**YOUR TASK**
Copy every line of the data that includes the string "Mailchimp".

== MATERIAL PROVIDED ==

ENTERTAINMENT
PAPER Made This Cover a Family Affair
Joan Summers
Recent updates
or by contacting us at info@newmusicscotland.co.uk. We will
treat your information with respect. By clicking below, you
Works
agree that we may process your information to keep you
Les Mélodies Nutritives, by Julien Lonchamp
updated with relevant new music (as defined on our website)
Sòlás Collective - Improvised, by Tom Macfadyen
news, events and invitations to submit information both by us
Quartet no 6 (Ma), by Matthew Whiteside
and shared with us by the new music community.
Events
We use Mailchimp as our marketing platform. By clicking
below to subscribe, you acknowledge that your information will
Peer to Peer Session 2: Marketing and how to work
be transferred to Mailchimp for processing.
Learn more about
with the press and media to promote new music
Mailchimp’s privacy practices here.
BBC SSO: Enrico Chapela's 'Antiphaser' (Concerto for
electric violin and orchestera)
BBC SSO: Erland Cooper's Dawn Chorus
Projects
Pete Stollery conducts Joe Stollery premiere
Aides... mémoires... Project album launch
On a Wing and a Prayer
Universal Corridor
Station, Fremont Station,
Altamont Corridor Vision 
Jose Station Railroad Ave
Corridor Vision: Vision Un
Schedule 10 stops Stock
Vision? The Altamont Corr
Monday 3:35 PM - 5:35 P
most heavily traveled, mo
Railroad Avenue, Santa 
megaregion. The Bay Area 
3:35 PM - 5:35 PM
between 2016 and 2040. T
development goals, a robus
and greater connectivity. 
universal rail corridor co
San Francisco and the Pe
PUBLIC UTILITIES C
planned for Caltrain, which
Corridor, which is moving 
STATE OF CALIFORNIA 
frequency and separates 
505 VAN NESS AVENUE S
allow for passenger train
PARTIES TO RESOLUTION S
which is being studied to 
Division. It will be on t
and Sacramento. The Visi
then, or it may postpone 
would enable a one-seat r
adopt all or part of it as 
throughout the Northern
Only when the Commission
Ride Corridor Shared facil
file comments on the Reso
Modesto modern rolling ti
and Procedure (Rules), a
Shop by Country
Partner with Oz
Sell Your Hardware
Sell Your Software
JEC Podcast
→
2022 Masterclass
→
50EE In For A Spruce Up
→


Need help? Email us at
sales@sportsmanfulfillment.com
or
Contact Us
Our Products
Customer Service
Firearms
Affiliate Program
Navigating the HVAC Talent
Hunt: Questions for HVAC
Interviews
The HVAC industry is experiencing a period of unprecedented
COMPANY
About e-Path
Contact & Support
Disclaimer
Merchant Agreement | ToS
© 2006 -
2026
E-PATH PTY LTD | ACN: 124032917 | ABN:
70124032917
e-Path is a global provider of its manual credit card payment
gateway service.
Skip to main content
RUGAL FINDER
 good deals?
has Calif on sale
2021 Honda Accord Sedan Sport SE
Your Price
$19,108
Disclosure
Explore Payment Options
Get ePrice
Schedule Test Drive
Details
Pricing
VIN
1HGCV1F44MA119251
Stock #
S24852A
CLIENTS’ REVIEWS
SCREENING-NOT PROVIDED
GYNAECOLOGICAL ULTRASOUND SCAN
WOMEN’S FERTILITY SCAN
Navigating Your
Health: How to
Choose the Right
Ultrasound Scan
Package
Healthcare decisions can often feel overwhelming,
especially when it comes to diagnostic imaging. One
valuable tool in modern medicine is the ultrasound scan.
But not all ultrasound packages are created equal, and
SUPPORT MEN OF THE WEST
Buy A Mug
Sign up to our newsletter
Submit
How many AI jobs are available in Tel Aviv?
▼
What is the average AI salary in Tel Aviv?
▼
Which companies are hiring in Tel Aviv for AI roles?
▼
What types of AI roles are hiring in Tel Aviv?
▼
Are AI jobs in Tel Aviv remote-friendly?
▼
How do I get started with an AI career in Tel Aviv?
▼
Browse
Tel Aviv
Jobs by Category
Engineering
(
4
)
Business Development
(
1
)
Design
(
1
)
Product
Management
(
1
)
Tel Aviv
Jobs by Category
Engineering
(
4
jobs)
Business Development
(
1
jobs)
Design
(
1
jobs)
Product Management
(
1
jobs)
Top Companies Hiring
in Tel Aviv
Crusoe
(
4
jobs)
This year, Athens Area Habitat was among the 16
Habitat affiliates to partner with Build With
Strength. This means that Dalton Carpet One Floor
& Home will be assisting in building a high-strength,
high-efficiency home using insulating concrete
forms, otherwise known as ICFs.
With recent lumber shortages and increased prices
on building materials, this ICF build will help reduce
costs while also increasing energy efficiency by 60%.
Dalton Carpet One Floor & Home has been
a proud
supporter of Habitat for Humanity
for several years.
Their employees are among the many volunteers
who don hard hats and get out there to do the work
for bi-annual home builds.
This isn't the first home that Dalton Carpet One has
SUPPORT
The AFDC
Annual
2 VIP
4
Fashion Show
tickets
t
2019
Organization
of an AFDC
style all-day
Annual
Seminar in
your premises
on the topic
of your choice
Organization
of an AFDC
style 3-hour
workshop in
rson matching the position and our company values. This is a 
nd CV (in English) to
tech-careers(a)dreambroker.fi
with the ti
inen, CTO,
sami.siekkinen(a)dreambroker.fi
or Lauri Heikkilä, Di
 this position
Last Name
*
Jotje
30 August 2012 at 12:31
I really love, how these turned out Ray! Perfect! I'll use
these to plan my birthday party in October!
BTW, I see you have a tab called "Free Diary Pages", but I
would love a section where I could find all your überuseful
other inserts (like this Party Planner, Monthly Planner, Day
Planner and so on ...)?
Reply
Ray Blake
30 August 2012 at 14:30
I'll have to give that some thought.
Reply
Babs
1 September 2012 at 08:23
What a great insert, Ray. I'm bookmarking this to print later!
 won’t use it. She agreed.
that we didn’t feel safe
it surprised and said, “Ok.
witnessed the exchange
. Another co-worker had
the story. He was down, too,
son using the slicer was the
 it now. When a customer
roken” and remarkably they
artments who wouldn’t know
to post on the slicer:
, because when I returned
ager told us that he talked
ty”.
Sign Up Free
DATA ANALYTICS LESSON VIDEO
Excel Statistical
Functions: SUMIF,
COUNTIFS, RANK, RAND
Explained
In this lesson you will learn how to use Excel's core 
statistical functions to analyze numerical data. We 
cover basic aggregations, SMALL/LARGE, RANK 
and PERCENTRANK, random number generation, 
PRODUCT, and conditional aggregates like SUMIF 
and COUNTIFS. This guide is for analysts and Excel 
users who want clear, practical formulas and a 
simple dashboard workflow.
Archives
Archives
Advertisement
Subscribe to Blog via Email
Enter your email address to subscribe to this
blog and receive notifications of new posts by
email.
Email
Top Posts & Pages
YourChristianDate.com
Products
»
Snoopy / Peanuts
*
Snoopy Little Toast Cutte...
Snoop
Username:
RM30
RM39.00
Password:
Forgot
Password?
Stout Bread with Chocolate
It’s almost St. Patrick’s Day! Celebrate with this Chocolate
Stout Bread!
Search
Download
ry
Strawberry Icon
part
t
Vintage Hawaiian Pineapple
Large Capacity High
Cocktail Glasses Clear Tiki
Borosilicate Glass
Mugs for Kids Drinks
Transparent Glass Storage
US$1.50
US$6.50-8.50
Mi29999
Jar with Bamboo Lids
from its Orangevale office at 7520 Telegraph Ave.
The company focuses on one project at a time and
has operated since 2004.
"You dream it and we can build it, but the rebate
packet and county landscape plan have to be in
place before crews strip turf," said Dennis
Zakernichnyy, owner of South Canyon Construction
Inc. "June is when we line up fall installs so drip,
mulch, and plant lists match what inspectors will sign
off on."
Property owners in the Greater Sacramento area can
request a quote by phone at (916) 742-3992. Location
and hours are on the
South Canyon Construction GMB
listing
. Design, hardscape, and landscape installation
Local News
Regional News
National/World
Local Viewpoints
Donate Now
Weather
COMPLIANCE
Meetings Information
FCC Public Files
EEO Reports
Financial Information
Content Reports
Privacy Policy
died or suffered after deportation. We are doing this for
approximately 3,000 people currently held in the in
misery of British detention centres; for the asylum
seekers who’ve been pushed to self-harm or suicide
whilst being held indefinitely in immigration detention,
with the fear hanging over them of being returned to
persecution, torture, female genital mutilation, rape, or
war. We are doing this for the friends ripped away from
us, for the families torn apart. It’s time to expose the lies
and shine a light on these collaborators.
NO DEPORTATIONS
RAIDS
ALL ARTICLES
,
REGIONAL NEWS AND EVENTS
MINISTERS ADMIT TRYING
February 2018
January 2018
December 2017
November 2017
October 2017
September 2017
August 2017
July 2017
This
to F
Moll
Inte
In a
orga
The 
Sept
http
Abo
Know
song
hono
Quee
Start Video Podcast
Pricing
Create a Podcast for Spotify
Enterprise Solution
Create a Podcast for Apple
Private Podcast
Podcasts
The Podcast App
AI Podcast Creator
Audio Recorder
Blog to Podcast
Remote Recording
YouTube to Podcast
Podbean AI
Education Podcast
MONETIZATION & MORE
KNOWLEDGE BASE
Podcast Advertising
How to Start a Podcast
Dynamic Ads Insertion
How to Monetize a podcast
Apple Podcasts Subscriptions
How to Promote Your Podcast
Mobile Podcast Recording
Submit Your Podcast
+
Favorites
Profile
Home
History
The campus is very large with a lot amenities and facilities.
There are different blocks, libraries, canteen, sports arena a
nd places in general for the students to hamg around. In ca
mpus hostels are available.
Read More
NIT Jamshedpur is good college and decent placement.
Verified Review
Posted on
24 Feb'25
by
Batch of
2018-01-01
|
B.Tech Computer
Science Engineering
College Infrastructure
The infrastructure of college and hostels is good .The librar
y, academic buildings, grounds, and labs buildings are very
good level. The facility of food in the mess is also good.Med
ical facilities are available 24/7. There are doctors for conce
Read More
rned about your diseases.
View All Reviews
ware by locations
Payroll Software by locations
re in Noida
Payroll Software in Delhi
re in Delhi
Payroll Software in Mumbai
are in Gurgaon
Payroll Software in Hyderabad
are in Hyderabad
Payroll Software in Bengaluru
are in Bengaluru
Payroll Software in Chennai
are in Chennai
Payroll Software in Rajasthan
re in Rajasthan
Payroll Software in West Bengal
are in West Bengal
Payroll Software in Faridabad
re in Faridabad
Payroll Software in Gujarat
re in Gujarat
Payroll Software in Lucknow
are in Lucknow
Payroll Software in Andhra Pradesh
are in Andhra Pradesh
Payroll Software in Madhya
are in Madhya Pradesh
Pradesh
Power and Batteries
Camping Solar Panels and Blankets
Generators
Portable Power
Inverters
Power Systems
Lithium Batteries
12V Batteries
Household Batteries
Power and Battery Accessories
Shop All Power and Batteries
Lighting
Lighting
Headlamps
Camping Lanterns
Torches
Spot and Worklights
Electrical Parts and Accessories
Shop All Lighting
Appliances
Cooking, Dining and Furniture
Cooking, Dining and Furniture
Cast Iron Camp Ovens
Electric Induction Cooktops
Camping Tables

===

**RESPONSE AREA**
We use Mailchimp as our marketing platform. By clicking
be transferred to Mailchimp for processing.
Mailchimp’s privacy practices here.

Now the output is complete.